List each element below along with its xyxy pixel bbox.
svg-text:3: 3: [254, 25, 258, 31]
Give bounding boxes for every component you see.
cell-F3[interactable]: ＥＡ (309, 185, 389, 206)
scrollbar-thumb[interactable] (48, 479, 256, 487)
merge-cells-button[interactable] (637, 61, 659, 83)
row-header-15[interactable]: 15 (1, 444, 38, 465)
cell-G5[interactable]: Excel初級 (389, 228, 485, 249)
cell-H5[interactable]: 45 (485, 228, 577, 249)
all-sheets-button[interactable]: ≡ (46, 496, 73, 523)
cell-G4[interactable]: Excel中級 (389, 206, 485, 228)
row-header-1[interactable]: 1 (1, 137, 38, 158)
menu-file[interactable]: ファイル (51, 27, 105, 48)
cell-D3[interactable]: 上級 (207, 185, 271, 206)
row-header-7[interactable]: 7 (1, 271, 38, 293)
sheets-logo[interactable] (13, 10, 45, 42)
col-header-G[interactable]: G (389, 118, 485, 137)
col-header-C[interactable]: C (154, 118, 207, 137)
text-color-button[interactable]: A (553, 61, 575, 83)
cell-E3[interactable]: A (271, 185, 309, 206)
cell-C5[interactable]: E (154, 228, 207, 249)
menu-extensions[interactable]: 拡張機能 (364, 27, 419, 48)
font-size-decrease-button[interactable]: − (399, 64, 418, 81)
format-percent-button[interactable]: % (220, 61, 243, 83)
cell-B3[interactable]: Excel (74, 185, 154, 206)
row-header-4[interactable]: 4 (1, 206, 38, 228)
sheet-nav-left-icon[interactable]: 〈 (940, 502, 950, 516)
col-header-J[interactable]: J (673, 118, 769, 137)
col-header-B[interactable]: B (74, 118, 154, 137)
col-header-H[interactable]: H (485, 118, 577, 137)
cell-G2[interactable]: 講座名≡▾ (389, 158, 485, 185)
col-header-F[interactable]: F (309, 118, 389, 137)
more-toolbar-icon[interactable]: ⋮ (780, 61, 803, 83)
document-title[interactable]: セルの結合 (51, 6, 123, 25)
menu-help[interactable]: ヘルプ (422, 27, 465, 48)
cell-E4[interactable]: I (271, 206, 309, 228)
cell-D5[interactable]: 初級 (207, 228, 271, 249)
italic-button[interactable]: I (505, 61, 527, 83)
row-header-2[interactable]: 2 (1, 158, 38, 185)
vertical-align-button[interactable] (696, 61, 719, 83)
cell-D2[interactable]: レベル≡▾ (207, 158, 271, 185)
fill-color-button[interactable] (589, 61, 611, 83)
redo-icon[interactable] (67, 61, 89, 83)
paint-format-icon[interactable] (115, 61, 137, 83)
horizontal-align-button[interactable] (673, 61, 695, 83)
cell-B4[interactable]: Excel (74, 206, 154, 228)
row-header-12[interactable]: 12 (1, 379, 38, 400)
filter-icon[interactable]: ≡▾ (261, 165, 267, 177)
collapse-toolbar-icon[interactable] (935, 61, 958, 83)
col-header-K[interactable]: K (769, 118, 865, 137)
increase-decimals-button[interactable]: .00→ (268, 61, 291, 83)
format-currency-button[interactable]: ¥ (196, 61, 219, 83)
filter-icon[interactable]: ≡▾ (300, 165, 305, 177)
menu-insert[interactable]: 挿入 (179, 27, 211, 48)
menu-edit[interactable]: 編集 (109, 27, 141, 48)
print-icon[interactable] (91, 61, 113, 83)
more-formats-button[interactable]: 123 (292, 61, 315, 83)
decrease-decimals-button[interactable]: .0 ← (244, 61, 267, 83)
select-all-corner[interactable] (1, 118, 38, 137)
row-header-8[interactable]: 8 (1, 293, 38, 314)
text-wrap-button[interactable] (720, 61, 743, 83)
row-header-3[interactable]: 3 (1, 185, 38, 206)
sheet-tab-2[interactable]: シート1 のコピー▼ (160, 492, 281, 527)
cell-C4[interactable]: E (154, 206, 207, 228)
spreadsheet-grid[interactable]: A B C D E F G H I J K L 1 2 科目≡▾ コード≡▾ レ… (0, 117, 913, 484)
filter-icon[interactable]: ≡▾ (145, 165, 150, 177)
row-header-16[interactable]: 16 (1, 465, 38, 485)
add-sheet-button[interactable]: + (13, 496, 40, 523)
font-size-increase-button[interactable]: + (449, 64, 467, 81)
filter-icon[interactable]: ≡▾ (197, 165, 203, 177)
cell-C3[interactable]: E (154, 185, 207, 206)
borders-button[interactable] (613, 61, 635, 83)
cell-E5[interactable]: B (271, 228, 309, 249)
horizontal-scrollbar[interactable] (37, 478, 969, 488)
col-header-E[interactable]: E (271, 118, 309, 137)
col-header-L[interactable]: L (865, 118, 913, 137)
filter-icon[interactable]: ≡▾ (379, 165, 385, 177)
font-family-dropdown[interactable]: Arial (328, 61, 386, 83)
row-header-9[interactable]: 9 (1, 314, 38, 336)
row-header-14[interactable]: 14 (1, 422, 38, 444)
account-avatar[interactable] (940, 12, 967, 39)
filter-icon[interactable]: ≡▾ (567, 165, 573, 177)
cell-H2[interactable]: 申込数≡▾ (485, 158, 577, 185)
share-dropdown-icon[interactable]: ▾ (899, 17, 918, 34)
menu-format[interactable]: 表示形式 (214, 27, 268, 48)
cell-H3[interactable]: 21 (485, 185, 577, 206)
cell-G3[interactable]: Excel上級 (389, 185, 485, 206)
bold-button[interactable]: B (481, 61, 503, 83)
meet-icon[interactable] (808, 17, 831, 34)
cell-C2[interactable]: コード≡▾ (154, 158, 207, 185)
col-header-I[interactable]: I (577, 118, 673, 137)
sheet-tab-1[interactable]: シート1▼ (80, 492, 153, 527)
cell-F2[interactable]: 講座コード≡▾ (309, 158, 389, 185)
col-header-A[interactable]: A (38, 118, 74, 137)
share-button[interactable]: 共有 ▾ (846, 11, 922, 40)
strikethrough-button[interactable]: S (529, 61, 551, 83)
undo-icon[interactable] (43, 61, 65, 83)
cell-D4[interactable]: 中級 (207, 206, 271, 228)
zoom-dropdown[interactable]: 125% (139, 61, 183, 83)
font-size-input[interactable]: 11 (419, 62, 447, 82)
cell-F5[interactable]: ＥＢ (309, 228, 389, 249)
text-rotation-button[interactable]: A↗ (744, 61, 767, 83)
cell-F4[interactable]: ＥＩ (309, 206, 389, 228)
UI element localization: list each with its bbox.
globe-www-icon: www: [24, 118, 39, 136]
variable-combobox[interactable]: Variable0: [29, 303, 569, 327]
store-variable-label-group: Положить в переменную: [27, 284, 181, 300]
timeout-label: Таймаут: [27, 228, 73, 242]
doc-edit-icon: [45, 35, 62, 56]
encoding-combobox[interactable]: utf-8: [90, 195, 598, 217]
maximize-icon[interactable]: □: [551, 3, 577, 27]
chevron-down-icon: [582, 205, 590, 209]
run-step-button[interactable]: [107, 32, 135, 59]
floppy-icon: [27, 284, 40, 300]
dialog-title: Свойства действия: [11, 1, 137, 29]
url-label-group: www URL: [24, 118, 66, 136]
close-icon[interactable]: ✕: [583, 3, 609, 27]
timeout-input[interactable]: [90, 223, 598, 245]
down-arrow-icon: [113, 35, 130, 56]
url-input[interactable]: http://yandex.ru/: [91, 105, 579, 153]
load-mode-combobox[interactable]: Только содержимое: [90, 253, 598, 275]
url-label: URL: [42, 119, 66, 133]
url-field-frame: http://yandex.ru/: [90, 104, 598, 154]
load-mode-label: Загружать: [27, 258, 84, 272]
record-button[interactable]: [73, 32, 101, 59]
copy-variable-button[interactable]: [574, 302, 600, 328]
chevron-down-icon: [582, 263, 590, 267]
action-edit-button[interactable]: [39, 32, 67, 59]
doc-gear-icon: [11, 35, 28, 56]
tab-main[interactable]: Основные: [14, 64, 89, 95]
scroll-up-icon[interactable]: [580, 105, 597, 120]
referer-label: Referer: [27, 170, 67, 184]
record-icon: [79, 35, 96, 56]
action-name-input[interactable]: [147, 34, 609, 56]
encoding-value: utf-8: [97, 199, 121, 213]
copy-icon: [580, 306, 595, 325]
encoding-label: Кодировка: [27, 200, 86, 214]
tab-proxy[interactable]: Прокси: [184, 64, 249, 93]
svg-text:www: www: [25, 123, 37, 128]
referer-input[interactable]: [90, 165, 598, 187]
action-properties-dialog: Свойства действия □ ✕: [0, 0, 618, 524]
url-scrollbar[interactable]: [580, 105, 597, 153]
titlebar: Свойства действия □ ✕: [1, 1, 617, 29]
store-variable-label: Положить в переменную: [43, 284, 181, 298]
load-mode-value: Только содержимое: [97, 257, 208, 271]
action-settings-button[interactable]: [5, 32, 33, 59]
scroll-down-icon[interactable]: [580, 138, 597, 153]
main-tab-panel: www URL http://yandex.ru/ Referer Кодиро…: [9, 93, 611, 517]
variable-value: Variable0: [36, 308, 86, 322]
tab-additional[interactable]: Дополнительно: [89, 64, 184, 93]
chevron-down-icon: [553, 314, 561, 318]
· · ·
§ Exercise description: List all lines from the entries that include the word "переменную".

§ Problem solution:
store-variable-label-group: Положить в переменную: [27, 284, 181, 300]
store-variable-label: Положить в переменную: [43, 284, 181, 298]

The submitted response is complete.